Gianvito also showed us another work, An Injury to One by Travis Wilkerson, a powerful film-essay centred on the story of Frank Little, an inspirational organiser for the Industrial Workers of the World (IWW), also known as the ‘Wobblies’. Having come to the mining town of Butte, Montana to help lead striking miners, Little was dragged from his lodging by masked men, beaten and lynched. Many other activists were rounded up and arrested as a prelude to a nationwide assault on the Wobblies designed to arrest their attempt at mass unionisation. Wishing like Gianvito to restore a hidden and violent history to visibility, Wilkerson asks us to read between the lines of official accounts of Little’s murder. His film includes shots of Butte today and shows images of ‘Lake’ Berkeley, the massive man-made hole left by the mining that has filled with polluted water to create the largest body of toxic water in the United States today. Wilkerson tells us how a flock of geese that landed on the water were all found dead day a day or two later, the town still producing corpses even after the mining company has moved on. Hollywood’s ‘Golden Pond’ and ‘Lake’ Berkeley are both haunted, but by very different ghosts. Another illustrious phantom, the great ‘noir’ novelist Dashiell Hammett also traverses Wilkerson’s film. He had apparently told Lillian Hellman that, while working for the Pinkerton detective agency at the time of the Great War, he had been offered money to kill Little, something that had helped him see how corrupt his country was and which had in turn fed into his writing. His novel Red Harvest is set in ‘Poisonville’, a fictional version of Butte.

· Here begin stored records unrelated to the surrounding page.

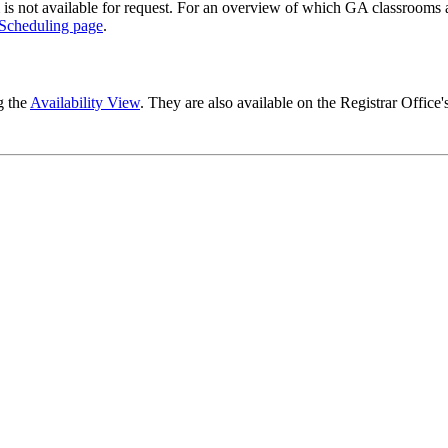
 is not available for request. For an overview of which GA classrooms a
Scheduling page
.
g the
Availability View
. They are also available on the Registrar Office'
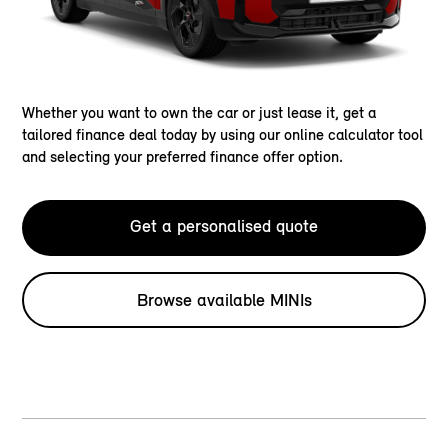
Whether you want to own the car or just lease it, get a
tailored finance deal today by using our online calculator tool
and selecting your preferred finance offer option.
Get a personalised quote
Browse available MINIs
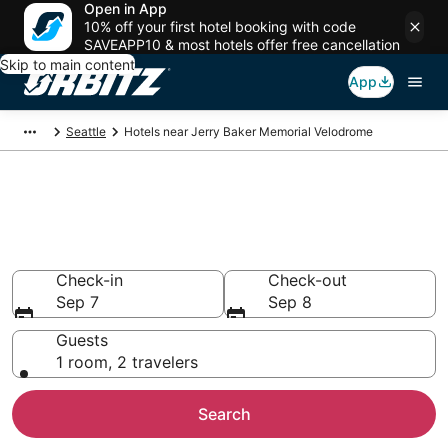
Open in App
10% off your first hotel booking with code
SAVEAPP10 & most hotels offer free cancellation
Skip to main content
App
Seattle
Hotels near Jerry Baker Memorial Velodrome
Hotels closest to Jerry Baker
Memorial Velodrome
Search over 3,969 hotels nearby
Check-in
Check-out
Sep 7
Sep 8
Guests
1 room, 2 travelers
Search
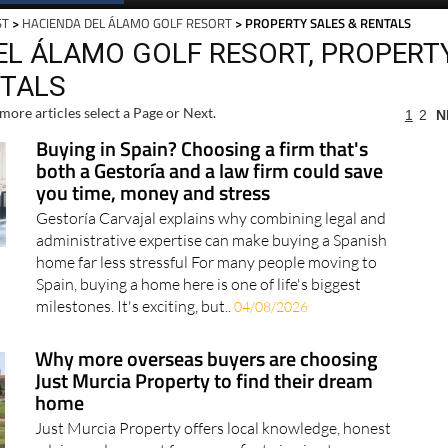
ST
>
HACIENDA DEL ÁLAMO GOLF RESORT
> PROPERTY SALES & RENTALS
EL ÁLAMO GOLF RESORT, PROPERT
NTALS
more articles select a Page or Next.
1
2
N
Buying in Spain? Choosing a firm that's
both a Gestoría and a law firm could save
you time, money and stress
Gestoría Carvajal explains why combining legal and
administrative expertise can make buying a Spanish
home far less stressful For many people moving to
Spain, buying a home here is one of life's biggest
milestones. It's exciting, but..
04/08/2026
Why more overseas buyers are choosing
Just Murcia Property to find their dream
home
Just Murcia Property offers local knowledge, honest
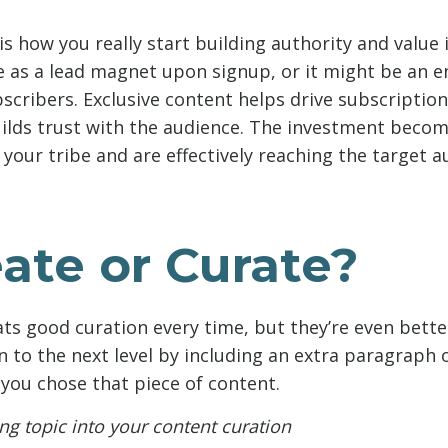
is how you really start building authority and value i
e as a lead magnet upon signup, or it might be an e
bscribers. Exclusive content helps drive subscriptio
ilds trust with the audience. The investment beco
your tribe and are effectively reaching the target a
ate or Curate?
ts good curation every time, but they’re even bett
n to the next level by including an extra paragraph 
ou chose that piece of content.
ng topic into your content curation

The question that structured our colloquium was ‘what can cinema do?’ My own provisional response to this question is inspired by the writings of French political philosopher, Jacques Rancière. Rancière argues that cinema and politics are fundamentally different activities that nonetheless overlap in that both struggle over the ‘sensorium’, over what is visible and audible in the world and the place and meaning we give to bodies and things. Not a substitute for, or an equivalent of, political action (if we ask cinema to ‘do’ politics directly, we’ll always be disappointed), film is nonetheless political insofar as it changes what and how we see and hear. Trying to make us see and hear American history and landscape very differently, Gianvito and Wilkerson make their own kind of political intervention in the ‘sensorium.’
(Photo credit: MertzFerdler: Permissions)


  1. There is no organization called the International Workers of the World, it is the Industrial Workers of the World.

  2. Martin O'Shaughnessy8 June 2009 at 13:24

    Absolutely right! Sorry about the slip and thanks for pointing it out. I'll see if I can get it amended.